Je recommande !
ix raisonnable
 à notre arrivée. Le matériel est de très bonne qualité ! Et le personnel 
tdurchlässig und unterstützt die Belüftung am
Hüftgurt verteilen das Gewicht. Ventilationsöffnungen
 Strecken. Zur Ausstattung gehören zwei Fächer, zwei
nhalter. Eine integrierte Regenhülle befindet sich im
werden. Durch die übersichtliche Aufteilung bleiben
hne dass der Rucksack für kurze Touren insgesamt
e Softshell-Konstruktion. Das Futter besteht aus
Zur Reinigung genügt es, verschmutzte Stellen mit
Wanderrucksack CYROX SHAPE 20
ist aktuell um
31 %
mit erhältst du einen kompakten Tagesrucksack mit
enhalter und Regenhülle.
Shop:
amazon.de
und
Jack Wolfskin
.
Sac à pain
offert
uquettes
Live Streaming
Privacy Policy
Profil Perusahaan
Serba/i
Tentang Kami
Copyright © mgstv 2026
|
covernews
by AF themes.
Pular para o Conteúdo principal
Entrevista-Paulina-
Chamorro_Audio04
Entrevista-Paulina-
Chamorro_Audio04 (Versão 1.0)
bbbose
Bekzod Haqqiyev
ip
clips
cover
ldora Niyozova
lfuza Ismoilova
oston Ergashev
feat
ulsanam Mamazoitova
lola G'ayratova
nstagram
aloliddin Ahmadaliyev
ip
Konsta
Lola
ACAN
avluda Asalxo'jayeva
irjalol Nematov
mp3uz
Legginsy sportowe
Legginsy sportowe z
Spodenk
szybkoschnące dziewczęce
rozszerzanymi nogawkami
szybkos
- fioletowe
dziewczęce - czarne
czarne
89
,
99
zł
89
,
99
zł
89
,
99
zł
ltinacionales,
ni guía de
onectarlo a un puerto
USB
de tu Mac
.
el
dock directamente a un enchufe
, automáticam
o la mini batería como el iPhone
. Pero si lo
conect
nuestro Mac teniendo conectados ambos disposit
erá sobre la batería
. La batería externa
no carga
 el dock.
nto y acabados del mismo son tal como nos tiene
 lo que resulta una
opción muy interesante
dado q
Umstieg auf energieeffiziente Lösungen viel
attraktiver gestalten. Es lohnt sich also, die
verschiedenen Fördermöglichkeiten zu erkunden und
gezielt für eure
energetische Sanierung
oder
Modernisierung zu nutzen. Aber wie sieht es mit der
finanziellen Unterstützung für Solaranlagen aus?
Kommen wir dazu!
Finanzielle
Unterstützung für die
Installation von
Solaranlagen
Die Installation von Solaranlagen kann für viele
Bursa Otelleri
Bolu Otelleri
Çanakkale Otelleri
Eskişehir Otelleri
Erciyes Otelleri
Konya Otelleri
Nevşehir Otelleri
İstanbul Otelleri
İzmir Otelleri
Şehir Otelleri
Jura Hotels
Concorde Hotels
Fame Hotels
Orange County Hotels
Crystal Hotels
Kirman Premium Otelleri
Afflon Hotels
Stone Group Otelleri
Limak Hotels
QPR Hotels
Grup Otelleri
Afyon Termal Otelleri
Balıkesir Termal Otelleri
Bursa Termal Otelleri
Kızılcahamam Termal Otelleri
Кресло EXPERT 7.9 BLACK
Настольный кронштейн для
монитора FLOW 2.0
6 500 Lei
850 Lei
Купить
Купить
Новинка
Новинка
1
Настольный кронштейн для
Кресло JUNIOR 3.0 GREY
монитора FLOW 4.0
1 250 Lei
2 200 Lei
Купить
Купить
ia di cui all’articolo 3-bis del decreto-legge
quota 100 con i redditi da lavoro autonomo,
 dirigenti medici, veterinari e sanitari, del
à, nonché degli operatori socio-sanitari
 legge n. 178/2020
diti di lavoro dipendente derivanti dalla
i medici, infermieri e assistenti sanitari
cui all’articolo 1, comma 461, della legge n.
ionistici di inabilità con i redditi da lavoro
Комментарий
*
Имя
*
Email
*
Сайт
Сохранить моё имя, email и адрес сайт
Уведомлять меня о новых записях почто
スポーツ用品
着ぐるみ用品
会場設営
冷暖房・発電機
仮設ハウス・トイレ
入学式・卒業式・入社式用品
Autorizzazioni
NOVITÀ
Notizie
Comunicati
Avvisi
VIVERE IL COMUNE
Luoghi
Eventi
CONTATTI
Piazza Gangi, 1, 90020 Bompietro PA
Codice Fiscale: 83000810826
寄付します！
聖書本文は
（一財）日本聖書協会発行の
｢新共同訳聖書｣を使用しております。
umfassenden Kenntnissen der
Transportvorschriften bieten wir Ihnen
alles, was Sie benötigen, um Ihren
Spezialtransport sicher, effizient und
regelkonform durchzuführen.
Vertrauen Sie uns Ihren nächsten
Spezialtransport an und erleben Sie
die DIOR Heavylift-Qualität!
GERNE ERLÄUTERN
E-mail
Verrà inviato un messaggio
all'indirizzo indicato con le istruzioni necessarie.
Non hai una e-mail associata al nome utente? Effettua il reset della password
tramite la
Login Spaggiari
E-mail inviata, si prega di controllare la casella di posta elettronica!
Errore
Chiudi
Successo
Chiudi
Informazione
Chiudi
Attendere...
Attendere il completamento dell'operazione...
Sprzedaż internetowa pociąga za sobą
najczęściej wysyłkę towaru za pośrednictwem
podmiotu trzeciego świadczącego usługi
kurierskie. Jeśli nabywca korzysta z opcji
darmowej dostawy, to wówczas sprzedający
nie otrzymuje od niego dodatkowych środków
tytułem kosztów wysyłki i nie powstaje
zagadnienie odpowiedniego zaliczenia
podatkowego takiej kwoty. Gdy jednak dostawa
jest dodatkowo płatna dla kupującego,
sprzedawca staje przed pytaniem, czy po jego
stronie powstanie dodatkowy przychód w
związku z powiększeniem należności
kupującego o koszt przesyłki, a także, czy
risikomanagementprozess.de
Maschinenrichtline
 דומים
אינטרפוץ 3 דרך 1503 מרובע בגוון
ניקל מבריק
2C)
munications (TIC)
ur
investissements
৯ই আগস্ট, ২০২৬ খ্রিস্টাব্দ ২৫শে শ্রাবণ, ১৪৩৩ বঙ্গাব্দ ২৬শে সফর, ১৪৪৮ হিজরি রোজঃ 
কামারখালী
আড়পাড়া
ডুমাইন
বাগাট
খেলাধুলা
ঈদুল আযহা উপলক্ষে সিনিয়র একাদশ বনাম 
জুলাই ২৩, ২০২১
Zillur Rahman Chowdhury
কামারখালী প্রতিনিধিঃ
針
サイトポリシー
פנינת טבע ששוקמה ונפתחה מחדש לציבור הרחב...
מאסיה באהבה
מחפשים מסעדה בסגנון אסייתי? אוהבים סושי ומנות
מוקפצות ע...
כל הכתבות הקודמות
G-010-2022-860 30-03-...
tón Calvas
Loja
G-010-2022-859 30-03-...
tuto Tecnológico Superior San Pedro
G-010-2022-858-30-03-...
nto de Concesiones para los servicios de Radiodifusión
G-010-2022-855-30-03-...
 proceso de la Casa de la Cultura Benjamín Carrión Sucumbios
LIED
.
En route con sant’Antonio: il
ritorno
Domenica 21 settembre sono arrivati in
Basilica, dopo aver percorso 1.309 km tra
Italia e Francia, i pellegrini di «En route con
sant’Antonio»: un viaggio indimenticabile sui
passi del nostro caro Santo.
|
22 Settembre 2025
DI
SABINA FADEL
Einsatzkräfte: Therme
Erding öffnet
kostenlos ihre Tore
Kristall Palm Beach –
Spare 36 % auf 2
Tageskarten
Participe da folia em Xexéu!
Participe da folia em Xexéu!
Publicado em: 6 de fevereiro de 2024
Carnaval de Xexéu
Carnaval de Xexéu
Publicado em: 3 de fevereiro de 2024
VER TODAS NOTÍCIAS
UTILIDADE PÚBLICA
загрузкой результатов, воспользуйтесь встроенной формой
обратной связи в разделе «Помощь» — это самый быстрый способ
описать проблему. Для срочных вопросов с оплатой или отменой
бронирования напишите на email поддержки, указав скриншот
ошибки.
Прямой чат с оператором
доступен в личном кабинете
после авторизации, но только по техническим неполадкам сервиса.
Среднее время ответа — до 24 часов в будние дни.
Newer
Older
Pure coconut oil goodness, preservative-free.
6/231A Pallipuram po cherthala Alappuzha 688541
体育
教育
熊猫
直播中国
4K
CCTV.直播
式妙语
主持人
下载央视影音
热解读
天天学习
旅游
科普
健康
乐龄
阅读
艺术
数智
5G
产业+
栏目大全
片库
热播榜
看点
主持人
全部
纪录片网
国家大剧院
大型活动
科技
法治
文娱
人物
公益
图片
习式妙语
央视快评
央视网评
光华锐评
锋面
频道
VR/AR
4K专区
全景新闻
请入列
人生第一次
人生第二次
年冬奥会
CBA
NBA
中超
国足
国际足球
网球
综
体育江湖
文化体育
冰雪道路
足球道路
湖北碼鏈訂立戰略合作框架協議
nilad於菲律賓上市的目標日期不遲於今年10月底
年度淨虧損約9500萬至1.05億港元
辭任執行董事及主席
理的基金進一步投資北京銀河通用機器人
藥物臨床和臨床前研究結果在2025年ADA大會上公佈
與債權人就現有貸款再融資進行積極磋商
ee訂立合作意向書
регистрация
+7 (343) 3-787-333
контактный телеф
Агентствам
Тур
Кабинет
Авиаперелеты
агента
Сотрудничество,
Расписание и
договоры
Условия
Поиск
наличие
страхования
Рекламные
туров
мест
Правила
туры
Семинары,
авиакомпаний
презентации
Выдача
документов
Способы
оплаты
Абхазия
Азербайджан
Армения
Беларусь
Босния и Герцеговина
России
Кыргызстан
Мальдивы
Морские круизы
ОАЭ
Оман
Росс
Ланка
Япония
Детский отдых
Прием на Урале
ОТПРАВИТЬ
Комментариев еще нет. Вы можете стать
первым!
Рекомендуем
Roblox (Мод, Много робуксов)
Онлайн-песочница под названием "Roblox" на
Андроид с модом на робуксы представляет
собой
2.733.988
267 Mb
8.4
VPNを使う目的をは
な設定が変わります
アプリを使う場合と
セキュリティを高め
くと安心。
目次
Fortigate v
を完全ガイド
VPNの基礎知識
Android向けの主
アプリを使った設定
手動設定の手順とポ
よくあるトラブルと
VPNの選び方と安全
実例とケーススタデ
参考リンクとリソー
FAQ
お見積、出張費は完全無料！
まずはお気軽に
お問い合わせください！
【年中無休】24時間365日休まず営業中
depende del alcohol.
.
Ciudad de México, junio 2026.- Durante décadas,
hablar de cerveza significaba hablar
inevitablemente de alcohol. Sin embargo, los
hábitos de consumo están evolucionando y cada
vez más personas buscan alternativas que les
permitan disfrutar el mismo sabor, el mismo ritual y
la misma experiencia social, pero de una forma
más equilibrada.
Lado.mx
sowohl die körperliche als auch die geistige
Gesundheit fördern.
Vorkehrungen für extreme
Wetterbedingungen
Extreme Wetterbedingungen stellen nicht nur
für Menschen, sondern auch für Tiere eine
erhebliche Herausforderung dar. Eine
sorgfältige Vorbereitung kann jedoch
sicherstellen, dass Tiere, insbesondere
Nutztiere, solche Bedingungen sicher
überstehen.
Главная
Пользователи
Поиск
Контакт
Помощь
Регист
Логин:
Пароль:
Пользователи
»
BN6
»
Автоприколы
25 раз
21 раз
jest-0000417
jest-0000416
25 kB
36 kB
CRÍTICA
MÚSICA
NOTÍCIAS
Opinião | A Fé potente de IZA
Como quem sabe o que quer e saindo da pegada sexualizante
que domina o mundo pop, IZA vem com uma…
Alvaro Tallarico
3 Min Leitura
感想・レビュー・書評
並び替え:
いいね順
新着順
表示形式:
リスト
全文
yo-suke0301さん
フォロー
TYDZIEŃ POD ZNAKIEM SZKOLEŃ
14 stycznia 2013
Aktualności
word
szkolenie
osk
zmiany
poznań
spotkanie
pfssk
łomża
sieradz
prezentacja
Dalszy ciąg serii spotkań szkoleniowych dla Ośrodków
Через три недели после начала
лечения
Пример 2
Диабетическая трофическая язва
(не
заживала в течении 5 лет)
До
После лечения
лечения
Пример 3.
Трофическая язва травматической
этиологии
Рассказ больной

__________________________________________________

• TASK
Collect, from the material above, every line containing the word "Hotels".

• YOUR SOLUTION
Jura Hotels
Concorde Hotels
Fame Hotels
Orange County Hotels
Crystal Hotels
Afflon Hotels
Limak Hotels
QPR Hotels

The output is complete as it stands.